EP0172374A2 - Single or multiphase circuit breaker with integrated signalisation contact - Google Patents

Abstract

A single-pole or multi-pole, manually or thermally actuable overcurrent protection switch (1) contains in its main switching chamber a toggle lever (8) which acts as an active connection between an actuating element (2) and a contact bridge (11) and which consists of an actuating arm (12) and a main contact arm (9) exists. The ends of the actuating arm (12) and main contact arm (9) facing away from the knee joint (8 ') are articulated on the actuating element (2) and the contact bridge (11) by means of rotary joints (10). In all movement positions between the kink lever (8) forming the switch-off position and the extended position forming the locked switch-on position, these articulation points lie on the central longitudinal axis (14) of the insulating housing (3) running in the direction of the housing depth (13). The actuating arm (12) acts on a double-armed signal contact lever in the extended toggle lever position by means of a stop projection (18) attached to its joint-side end. Its stop arm (16) protrudes into the main switching chamber (17), the other contact arm (22) of which extends into an attachment housing (6) which is inserted into the insulating housing (3) and contains a signal contact point (7). The contact arm (22) acts on a contact spring (24) and thereby opens or closes the auxiliary or signal contact point (7) consisting of a contact spring (24) and a fixed contact (25) depending on the pivot position depending on the position of the stop projection (18) ).

Description

The invention relates to an overcurrent protection switch of the type described in the preamble of claim 1, as is known for example from German patent 21 23 765.

The known push-button operated overcurrent protection switch is provided with a contact bridge which is connected to the actuating element by means of a toggle lever.
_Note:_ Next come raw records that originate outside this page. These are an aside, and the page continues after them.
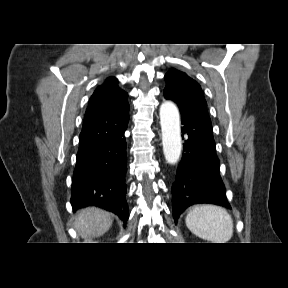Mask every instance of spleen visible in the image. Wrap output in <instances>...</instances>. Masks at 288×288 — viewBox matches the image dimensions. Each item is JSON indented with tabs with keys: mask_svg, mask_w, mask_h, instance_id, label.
<instances>
[{
	"mask_svg": "<svg viewBox=\"0 0 288 288\" xmlns=\"http://www.w3.org/2000/svg\"><path fill=\"white\" fill-rule=\"evenodd\" d=\"M185 222L193 234L212 243H226L233 236L231 215L219 206H196L187 214Z\"/></svg>",
	"mask_w": 288,
	"mask_h": 288,
	"instance_id": "3e777b00",
	"label": "spleen"
}]
</instances>
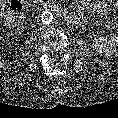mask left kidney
<instances>
[{"label":"left kidney","instance_id":"left-kidney-1","mask_svg":"<svg viewBox=\"0 0 118 118\" xmlns=\"http://www.w3.org/2000/svg\"><path fill=\"white\" fill-rule=\"evenodd\" d=\"M92 48L97 54L105 57L112 56L116 52L114 43L106 37L100 36L93 39Z\"/></svg>","mask_w":118,"mask_h":118}]
</instances>
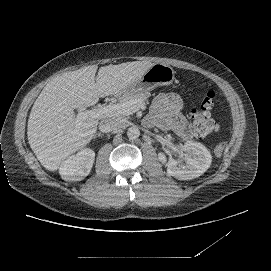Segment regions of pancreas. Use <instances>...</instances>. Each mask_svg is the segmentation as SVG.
Listing matches in <instances>:
<instances>
[{"instance_id": "1", "label": "pancreas", "mask_w": 271, "mask_h": 271, "mask_svg": "<svg viewBox=\"0 0 271 271\" xmlns=\"http://www.w3.org/2000/svg\"><path fill=\"white\" fill-rule=\"evenodd\" d=\"M148 97H150V94L148 92H136L123 95L122 97H120L119 101L120 103L131 100H142L144 102L147 100Z\"/></svg>"}]
</instances>
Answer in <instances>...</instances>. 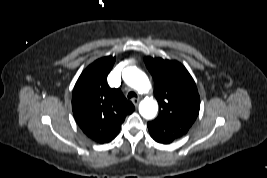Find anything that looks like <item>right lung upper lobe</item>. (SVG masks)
I'll return each mask as SVG.
<instances>
[{
	"mask_svg": "<svg viewBox=\"0 0 267 178\" xmlns=\"http://www.w3.org/2000/svg\"><path fill=\"white\" fill-rule=\"evenodd\" d=\"M115 57L106 56L89 65L78 78L72 94V110L80 129L93 141L113 140L135 107L120 89L110 88L107 76Z\"/></svg>",
	"mask_w": 267,
	"mask_h": 178,
	"instance_id": "obj_1",
	"label": "right lung upper lobe"
}]
</instances>
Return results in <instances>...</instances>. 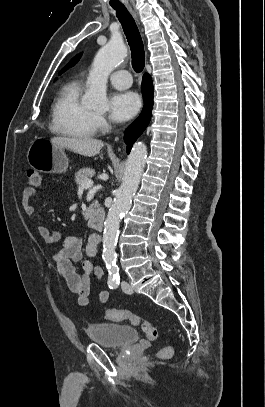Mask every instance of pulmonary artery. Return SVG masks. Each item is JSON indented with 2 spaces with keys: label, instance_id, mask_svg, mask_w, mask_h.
<instances>
[{
  "label": "pulmonary artery",
  "instance_id": "e3ab8cb5",
  "mask_svg": "<svg viewBox=\"0 0 265 407\" xmlns=\"http://www.w3.org/2000/svg\"><path fill=\"white\" fill-rule=\"evenodd\" d=\"M111 84L118 89H127L132 84V78L128 71L117 70L110 75Z\"/></svg>",
  "mask_w": 265,
  "mask_h": 407
}]
</instances>
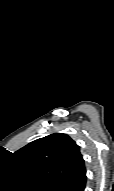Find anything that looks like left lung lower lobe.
I'll use <instances>...</instances> for the list:
<instances>
[{"instance_id":"1","label":"left lung lower lobe","mask_w":114,"mask_h":191,"mask_svg":"<svg viewBox=\"0 0 114 191\" xmlns=\"http://www.w3.org/2000/svg\"><path fill=\"white\" fill-rule=\"evenodd\" d=\"M86 179V170L84 169L69 186L67 191H84Z\"/></svg>"}]
</instances>
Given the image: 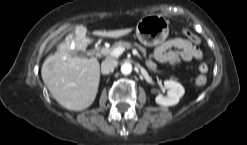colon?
<instances>
[{
	"mask_svg": "<svg viewBox=\"0 0 247 145\" xmlns=\"http://www.w3.org/2000/svg\"><path fill=\"white\" fill-rule=\"evenodd\" d=\"M184 33L190 39L195 38V35L189 31H185ZM208 69H209V67L206 63H201L199 65V71L201 74L199 76H197L195 79V85L197 87H203L207 83V78H206L205 74L208 72Z\"/></svg>",
	"mask_w": 247,
	"mask_h": 145,
	"instance_id": "colon-1",
	"label": "colon"
}]
</instances>
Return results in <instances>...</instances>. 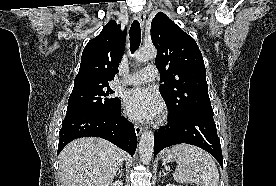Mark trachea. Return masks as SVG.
Returning a JSON list of instances; mask_svg holds the SVG:
<instances>
[{"label":"trachea","instance_id":"obj_1","mask_svg":"<svg viewBox=\"0 0 276 186\" xmlns=\"http://www.w3.org/2000/svg\"><path fill=\"white\" fill-rule=\"evenodd\" d=\"M141 42V28L140 23L134 20L130 28V50L134 53L140 46Z\"/></svg>","mask_w":276,"mask_h":186}]
</instances>
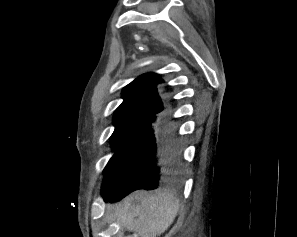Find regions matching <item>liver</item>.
I'll use <instances>...</instances> for the list:
<instances>
[{
    "mask_svg": "<svg viewBox=\"0 0 297 237\" xmlns=\"http://www.w3.org/2000/svg\"><path fill=\"white\" fill-rule=\"evenodd\" d=\"M114 209L117 220L128 231L137 232L140 237H159L174 222L179 203L167 191L154 194L139 191L116 204Z\"/></svg>",
    "mask_w": 297,
    "mask_h": 237,
    "instance_id": "liver-1",
    "label": "liver"
}]
</instances>
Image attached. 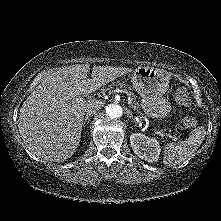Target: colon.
<instances>
[{
  "label": "colon",
  "mask_w": 221,
  "mask_h": 221,
  "mask_svg": "<svg viewBox=\"0 0 221 221\" xmlns=\"http://www.w3.org/2000/svg\"><path fill=\"white\" fill-rule=\"evenodd\" d=\"M175 100L177 104L180 106H183V107L189 106L191 101H190L188 90L183 86L178 87L175 90ZM182 124L186 128H193L196 125V120L191 115H185L182 118Z\"/></svg>",
  "instance_id": "5ec220e1"
}]
</instances>
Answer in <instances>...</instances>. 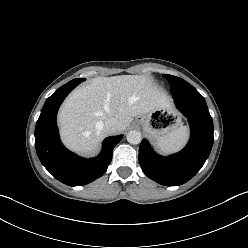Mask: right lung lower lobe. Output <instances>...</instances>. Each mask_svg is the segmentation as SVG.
I'll list each match as a JSON object with an SVG mask.
<instances>
[{
  "label": "right lung lower lobe",
  "mask_w": 248,
  "mask_h": 248,
  "mask_svg": "<svg viewBox=\"0 0 248 248\" xmlns=\"http://www.w3.org/2000/svg\"><path fill=\"white\" fill-rule=\"evenodd\" d=\"M80 81H70L55 91L45 102L35 128V147L43 166L60 182L85 185L101 177L107 170L112 151L123 135L107 137L101 153L85 159L67 150L60 142L56 125L59 106Z\"/></svg>",
  "instance_id": "1"
}]
</instances>
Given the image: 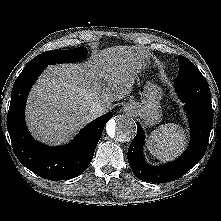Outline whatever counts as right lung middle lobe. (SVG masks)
<instances>
[{
	"mask_svg": "<svg viewBox=\"0 0 221 221\" xmlns=\"http://www.w3.org/2000/svg\"><path fill=\"white\" fill-rule=\"evenodd\" d=\"M87 54L85 47H78L71 50L46 51L33 58L27 65L69 63L83 59Z\"/></svg>",
	"mask_w": 221,
	"mask_h": 221,
	"instance_id": "1",
	"label": "right lung middle lobe"
}]
</instances>
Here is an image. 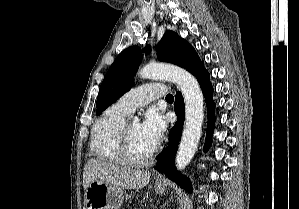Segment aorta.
I'll return each mask as SVG.
<instances>
[{
    "label": "aorta",
    "mask_w": 299,
    "mask_h": 209,
    "mask_svg": "<svg viewBox=\"0 0 299 209\" xmlns=\"http://www.w3.org/2000/svg\"><path fill=\"white\" fill-rule=\"evenodd\" d=\"M145 79H164L176 83L184 97L185 127L176 154V168L180 171L191 162L202 133L204 99L197 79L188 71L168 64L149 63L139 70ZM137 117L134 118L136 122Z\"/></svg>",
    "instance_id": "obj_1"
}]
</instances>
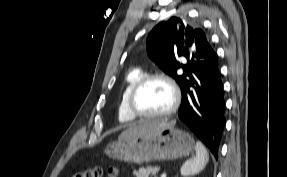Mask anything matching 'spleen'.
Listing matches in <instances>:
<instances>
[{
	"mask_svg": "<svg viewBox=\"0 0 287 177\" xmlns=\"http://www.w3.org/2000/svg\"><path fill=\"white\" fill-rule=\"evenodd\" d=\"M195 149L196 157L187 160L181 167V175L184 177L192 176L201 172L208 163V152L200 141H197Z\"/></svg>",
	"mask_w": 287,
	"mask_h": 177,
	"instance_id": "3e777b00",
	"label": "spleen"
}]
</instances>
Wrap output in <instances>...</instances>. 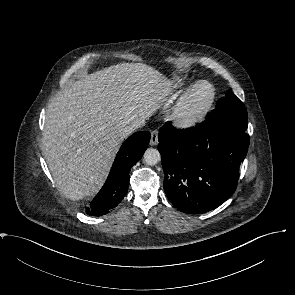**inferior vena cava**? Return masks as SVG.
I'll return each mask as SVG.
<instances>
[{
    "instance_id": "inferior-vena-cava-1",
    "label": "inferior vena cava",
    "mask_w": 295,
    "mask_h": 295,
    "mask_svg": "<svg viewBox=\"0 0 295 295\" xmlns=\"http://www.w3.org/2000/svg\"><path fill=\"white\" fill-rule=\"evenodd\" d=\"M142 126V123L141 122H134L128 126H126L122 133H121V136L122 137H125L127 135H129L130 133H132L133 131L137 130L138 128H140Z\"/></svg>"
}]
</instances>
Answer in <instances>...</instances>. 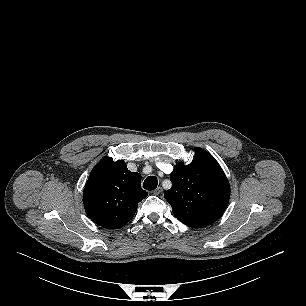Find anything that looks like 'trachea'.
<instances>
[{"label": "trachea", "mask_w": 306, "mask_h": 306, "mask_svg": "<svg viewBox=\"0 0 306 306\" xmlns=\"http://www.w3.org/2000/svg\"><path fill=\"white\" fill-rule=\"evenodd\" d=\"M158 180L155 176H149L143 183V188L146 190H154L157 188Z\"/></svg>", "instance_id": "trachea-1"}]
</instances>
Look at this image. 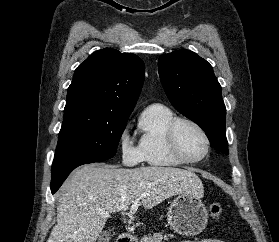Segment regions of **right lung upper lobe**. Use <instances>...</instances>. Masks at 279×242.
<instances>
[{
    "label": "right lung upper lobe",
    "instance_id": "obj_1",
    "mask_svg": "<svg viewBox=\"0 0 279 242\" xmlns=\"http://www.w3.org/2000/svg\"><path fill=\"white\" fill-rule=\"evenodd\" d=\"M144 62L135 54L105 48L76 68L64 114L99 118L129 117L142 89Z\"/></svg>",
    "mask_w": 279,
    "mask_h": 242
}]
</instances>
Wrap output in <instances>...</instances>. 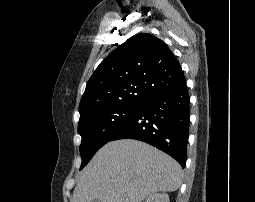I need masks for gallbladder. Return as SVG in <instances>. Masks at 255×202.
Instances as JSON below:
<instances>
[{"label": "gallbladder", "instance_id": "bac80fb5", "mask_svg": "<svg viewBox=\"0 0 255 202\" xmlns=\"http://www.w3.org/2000/svg\"><path fill=\"white\" fill-rule=\"evenodd\" d=\"M92 202H100L99 200H93Z\"/></svg>", "mask_w": 255, "mask_h": 202}]
</instances>
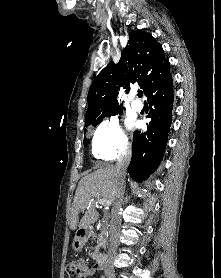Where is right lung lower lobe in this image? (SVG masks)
Instances as JSON below:
<instances>
[{
    "instance_id": "obj_1",
    "label": "right lung lower lobe",
    "mask_w": 221,
    "mask_h": 278,
    "mask_svg": "<svg viewBox=\"0 0 221 278\" xmlns=\"http://www.w3.org/2000/svg\"><path fill=\"white\" fill-rule=\"evenodd\" d=\"M150 105L147 131L134 132L132 158L128 173L132 179L146 180L160 164L171 125L173 83L170 72L152 85L145 93Z\"/></svg>"
}]
</instances>
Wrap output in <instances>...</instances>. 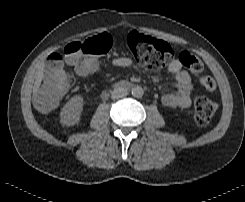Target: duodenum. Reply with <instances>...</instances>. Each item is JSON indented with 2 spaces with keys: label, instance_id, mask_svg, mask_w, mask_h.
Here are the masks:
<instances>
[{
  "label": "duodenum",
  "instance_id": "duodenum-1",
  "mask_svg": "<svg viewBox=\"0 0 245 202\" xmlns=\"http://www.w3.org/2000/svg\"><path fill=\"white\" fill-rule=\"evenodd\" d=\"M129 86H130V84H128V83H125V84H121V85H120L121 88H127V87H129Z\"/></svg>",
  "mask_w": 245,
  "mask_h": 202
}]
</instances>
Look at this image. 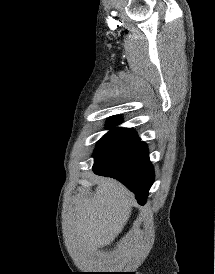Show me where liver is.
I'll list each match as a JSON object with an SVG mask.
<instances>
[{
  "instance_id": "6515ba94",
  "label": "liver",
  "mask_w": 215,
  "mask_h": 274,
  "mask_svg": "<svg viewBox=\"0 0 215 274\" xmlns=\"http://www.w3.org/2000/svg\"><path fill=\"white\" fill-rule=\"evenodd\" d=\"M133 195L119 182L100 178L92 197L77 199L69 212L71 247L88 253L110 244L126 225Z\"/></svg>"
}]
</instances>
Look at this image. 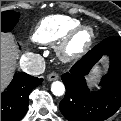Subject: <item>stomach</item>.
I'll return each instance as SVG.
<instances>
[{"instance_id":"1","label":"stomach","mask_w":121,"mask_h":121,"mask_svg":"<svg viewBox=\"0 0 121 121\" xmlns=\"http://www.w3.org/2000/svg\"><path fill=\"white\" fill-rule=\"evenodd\" d=\"M95 74H96V73H95ZM93 78H95V76H94V77H92V78H91V77H89V81H90L91 79H93Z\"/></svg>"}]
</instances>
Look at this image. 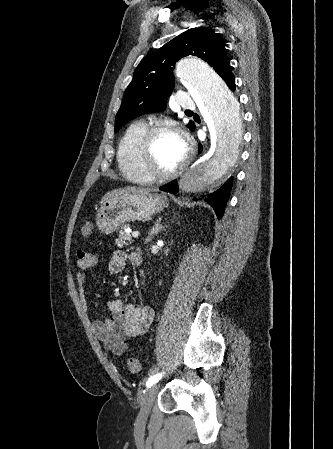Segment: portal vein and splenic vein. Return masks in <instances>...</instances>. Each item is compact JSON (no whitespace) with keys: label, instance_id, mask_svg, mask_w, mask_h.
Here are the masks:
<instances>
[{"label":"portal vein and splenic vein","instance_id":"18ae733b","mask_svg":"<svg viewBox=\"0 0 333 449\" xmlns=\"http://www.w3.org/2000/svg\"><path fill=\"white\" fill-rule=\"evenodd\" d=\"M139 235H140V233H139L138 231H134V232L132 233V236H133L134 238H138Z\"/></svg>","mask_w":333,"mask_h":449}]
</instances>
This toggle lever lying in a main switching chamber formed by an insulating housing is formed by an actuating arm and a main contact arm. The ends of the two arms facing away from the knee joint are articulated on the actuating element or the contact bridge by means of rotary joints. The articulation points lie in all movement positions between the bent position forming the switch-off position and the approximate extended position of the toggle lever forming the locked switch-on position on the central longitudinal axis of the insulating housing which runs in the direction of the housing depth. A spring engaging in the area of the knee joint pushes the actuating arm away from the main contact arm with its compressive force. Once the switch-on position has been reached, the toggle lever is locked by a pawl that can be actuated by hand or thermal actuation can be triggered. Through this construction of the overcurrent protection switch, which is described in more detail in the abovementioned patent specification, a torque switch-on as well as manual, extremely rapid thermal and free tripping are achieved with simple, space-saving means.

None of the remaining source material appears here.